**WORK REQUIRED:** Your job is to copy every record exactly.

++++ DATASET EXTRACT ++++

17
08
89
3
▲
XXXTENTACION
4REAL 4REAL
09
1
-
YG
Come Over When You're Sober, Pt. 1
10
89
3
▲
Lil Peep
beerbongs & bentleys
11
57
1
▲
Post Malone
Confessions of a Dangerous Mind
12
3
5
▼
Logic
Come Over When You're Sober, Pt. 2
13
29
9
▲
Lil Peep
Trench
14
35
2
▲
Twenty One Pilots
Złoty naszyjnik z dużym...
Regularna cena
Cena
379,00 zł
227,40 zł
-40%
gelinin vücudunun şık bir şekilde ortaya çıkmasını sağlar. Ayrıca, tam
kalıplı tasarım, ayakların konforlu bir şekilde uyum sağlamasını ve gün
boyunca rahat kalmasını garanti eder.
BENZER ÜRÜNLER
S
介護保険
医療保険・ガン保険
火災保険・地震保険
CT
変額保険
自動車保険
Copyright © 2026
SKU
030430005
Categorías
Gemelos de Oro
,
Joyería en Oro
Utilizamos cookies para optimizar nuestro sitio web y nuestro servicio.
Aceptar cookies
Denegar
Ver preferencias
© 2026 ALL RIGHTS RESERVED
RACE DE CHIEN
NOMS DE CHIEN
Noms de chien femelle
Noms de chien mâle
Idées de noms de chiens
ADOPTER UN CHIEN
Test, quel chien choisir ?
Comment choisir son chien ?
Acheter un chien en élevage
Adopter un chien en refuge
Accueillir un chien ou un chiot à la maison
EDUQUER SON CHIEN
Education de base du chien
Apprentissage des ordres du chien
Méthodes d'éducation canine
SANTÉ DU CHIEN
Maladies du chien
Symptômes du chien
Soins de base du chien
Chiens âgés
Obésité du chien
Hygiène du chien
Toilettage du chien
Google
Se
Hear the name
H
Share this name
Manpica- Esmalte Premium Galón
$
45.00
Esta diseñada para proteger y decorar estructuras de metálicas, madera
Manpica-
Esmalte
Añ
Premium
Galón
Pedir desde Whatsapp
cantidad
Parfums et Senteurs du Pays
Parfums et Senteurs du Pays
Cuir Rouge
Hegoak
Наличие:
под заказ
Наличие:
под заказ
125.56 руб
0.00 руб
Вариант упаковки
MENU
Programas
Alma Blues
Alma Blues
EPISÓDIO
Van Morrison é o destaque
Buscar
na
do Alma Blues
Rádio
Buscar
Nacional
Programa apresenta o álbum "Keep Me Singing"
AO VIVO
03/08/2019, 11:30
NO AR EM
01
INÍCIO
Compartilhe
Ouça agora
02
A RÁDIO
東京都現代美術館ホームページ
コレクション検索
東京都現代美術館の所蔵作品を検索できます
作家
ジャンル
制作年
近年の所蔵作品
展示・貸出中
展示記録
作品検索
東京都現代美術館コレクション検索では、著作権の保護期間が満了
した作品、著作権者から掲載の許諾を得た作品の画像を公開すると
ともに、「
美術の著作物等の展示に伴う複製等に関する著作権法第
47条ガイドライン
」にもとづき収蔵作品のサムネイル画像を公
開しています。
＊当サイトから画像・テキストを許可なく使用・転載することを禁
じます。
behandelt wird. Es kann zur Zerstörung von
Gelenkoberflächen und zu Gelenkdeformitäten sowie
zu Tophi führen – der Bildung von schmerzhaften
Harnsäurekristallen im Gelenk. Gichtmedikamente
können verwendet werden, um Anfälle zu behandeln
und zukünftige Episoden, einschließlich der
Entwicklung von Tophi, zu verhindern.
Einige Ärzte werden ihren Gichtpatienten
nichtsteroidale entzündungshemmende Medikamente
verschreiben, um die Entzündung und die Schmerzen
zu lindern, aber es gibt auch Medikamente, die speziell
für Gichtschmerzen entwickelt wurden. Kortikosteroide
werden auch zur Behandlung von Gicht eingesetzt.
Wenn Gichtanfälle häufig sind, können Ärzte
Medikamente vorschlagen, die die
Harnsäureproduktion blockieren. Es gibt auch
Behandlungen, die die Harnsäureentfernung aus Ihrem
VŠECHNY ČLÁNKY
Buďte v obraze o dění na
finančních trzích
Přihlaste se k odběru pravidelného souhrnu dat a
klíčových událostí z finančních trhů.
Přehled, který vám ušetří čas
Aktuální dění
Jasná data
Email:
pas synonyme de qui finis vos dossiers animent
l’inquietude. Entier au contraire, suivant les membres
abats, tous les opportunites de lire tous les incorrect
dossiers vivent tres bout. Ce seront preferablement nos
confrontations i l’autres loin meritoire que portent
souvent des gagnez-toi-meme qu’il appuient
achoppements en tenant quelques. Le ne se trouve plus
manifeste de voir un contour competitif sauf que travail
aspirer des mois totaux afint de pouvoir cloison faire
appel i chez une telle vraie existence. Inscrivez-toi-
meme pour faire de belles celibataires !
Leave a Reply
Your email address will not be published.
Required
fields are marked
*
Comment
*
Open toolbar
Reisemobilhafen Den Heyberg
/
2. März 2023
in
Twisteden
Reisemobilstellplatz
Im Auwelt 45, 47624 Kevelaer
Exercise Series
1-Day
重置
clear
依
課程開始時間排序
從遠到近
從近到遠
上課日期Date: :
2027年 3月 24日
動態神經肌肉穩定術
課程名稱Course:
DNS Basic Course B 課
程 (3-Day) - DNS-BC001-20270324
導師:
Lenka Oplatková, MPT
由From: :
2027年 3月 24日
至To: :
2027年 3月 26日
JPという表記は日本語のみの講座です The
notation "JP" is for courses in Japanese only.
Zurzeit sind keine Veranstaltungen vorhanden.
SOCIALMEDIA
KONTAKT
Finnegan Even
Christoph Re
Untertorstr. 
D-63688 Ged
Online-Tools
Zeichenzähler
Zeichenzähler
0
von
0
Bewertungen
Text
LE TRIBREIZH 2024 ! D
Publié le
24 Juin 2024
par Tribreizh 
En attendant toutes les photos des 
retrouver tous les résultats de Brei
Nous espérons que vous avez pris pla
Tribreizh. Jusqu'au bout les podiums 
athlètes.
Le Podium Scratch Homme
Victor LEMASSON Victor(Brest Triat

++++

**EXERCISE RESPONSE:**
17
08
89
3
▲
XXXTENTACION
4REAL 4REAL
09
1
-
YG
Come Over When You're Sober, Pt. 1
10
89
3
▲
Lil Peep
beerbongs & bentleys
11
57
1
▲
Post Malone
Confessions of a Dangerous Mind
12
3
5
▼
Logic
Come Over When You're Sober, Pt. 2
13
29
9
▲
Lil Peep
Trench
14
35
2
▲
Twenty One Pilots
Złoty naszyjnik z dużym...
Regularna cena
Cena
379,00 zł
227,40 zł
-40%
gelinin vücudunun şık bir şekilde ortaya çıkmasını sağlar. Ayrıca, tam
kalıplı tasarım, ayakların konforlu bir şekilde uyum sağlamasını ve gün
boyunca rahat kalmasını garanti eder.
BENZER ÜRÜNLER
S
介護保険
医療保険・ガン保険
火災保険・地震保険
CT
変額保険
自動車保険
Copyright © 2026
SKU
030430005
Categorías
Gemelos de Oro
,
Joyería en Oro
Utilizamos cookies para optimizar nuestro sitio web y nuestro servicio.
Aceptar cookies
Denegar
Ver preferencias
© 2026 ALL RIGHTS RESERVED
RACE DE CHIEN
NOMS DE CHIEN
Noms de chien femelle
Noms de chien mâle
Idées de noms de chiens
ADOPTER UN CHIEN
Test, quel chien choisir ?
Comment choisir son chien ?
Acheter un chien en élevage
Adopter un chien en refuge
Accueillir un chien ou un chiot à la maison
EDUQUER SON CHIEN
Education de base du chien
Apprentissage des ordres du chien
Méthodes d'éducation canine
SANTÉ DU CHIEN
Maladies du chien
Symptômes du chien
Soins de base du chien
Chiens âgés
Obésité du chien
Hygiène du chien
Toilettage du chien
Google
Se
Hear the name
H
Share this name
Manpica- Esmalte Premium Galón
$
45.00
Esta diseñada para proteger y decorar estructuras de metálicas, madera
Manpica-
Esmalte
Añ
Premium
Galón
Pedir desde Whatsapp
cantidad
Parfums et Senteurs du Pays
Parfums et Senteurs du Pays
Cuir Rouge
Hegoak
Наличие:
под заказ
Наличие:
под заказ
125.56 руб
0.00 руб
Вариант упаковки
MENU
Programas
Alma Blues
Alma Blues
EPISÓDIO
Van Morrison é o destaque
Buscar
na
do Alma Blues
Rádio
Buscar
Nacional
Programa apresenta o álbum "Keep Me Singing"
AO VIVO
03/08/2019, 11:30
NO AR EM
01
INÍCIO
Compartilhe
Ouça agora
02
A RÁDIO
東京都現代美術館ホームページ
コレクション検索
東京都現代美術館の所蔵作品を検索できます
作家
ジャンル
制作年
近年の所蔵作品
展示・貸出中
展示記録
作品検索
東京都現代美術館コレクション検索では、著作権の保護期間が満了
した作品、著作権者から掲載の許諾を得た作品の画像を公開すると
ともに、「
美術の著作物等の展示に伴う複製等に関する著作権法第
47条ガイドライン
」にもとづき収蔵作品のサムネイル画像を公
開しています。
＊当サイトから画像・テキストを許可なく使用・転載することを禁
じます。
behandelt wird. Es kann zur Zerstörung von
Gelenkoberflächen und zu Gelenkdeformitäten sowie
zu Tophi führen – der Bildung von schmerzhaften
Harnsäurekristallen im Gelenk. Gichtmedikamente
können verwendet werden, um Anfälle zu behandeln
und zukünftige Episoden, einschließlich der
Entwicklung von Tophi, zu verhindern.
Einige Ärzte werden ihren Gichtpatienten
nichtsteroidale entzündungshemmende Medikamente
verschreiben, um die Entzündung und die Schmerzen
zu lindern, aber es gibt auch Medikamente, die speziell
für Gichtschmerzen entwickelt wurden. Kortikosteroide
werden auch zur Behandlung von Gicht eingesetzt.
Wenn Gichtanfälle häufig sind, können Ärzte
Medikamente vorschlagen, die die
Harnsäureproduktion blockieren. Es gibt auch
Behandlungen, die die Harnsäureentfernung aus Ihrem
VŠECHNY ČLÁNKY
Buďte v obraze o dění na
finančních trzích
Přihlaste se k odběru pravidelného souhrnu dat a
klíčových událostí z finančních trhů.
Přehled, který vám ušetří čas
Aktuální dění
Jasná data
Email:
pas synonyme de qui finis vos dossiers animent
l’inquietude. Entier au contraire, suivant les membres
abats, tous les opportunites de lire tous les incorrect
dossiers vivent tres bout. Ce seront preferablement nos
confrontations i l’autres loin meritoire que portent
souvent des gagnez-toi-meme qu’il appuient
achoppements en tenant quelques. Le ne se trouve plus
manifeste de voir un contour competitif sauf que travail
aspirer des mois totaux afint de pouvoir cloison faire
appel i chez une telle vraie existence. Inscrivez-toi-
meme pour faire de belles celibataires !
Leave a Reply
Your email address will not be published.
Required
fields are marked
*
Comment
*
Open toolbar
Reisemobilhafen Den Heyberg
/
2. März 2023
in
Twisteden
Reisemobilstellplatz
Im Auwelt 45, 47624 Kevelaer
Exercise Series
1-Day
重置
clear
依
課程開始時間排序
從遠到近
從近到遠
上課日期Date: :
2027年 3月 24日
動態神經肌肉穩定術
課程名稱Course:
DNS Basic Course B 課
程 (3-Day) - DNS-BC001-20270324
導師:
Lenka Oplatková, MPT
由From: :
2027年 3月 24日
至To: :
2027年 3月 26日
JPという表記は日本語のみの講座です The
notation "JP" is for courses in Japanese only.
Zurzeit sind keine Veranstaltungen vorhanden.
SOCIALMEDIA
KONTAKT
Finnegan Even
Christoph Re
Untertorstr. 
D-63688 Ged
Online-Tools
Zeichenzähler
Zeichenzähler
0
von
0
Bewertungen
Text
LE TRIBREIZH 2024 ! D
Publié le
24 Juin 2024
par Tribreizh 
En attendant toutes les photos des 
retrouver tous les résultats de Brei
Nous espérons que vous avez pris pla
Tribreizh. Jusqu'au bout les podiums 
athlètes.
Le Podium Scratch Homme
Victor LEMASSON Victor(Brest Triat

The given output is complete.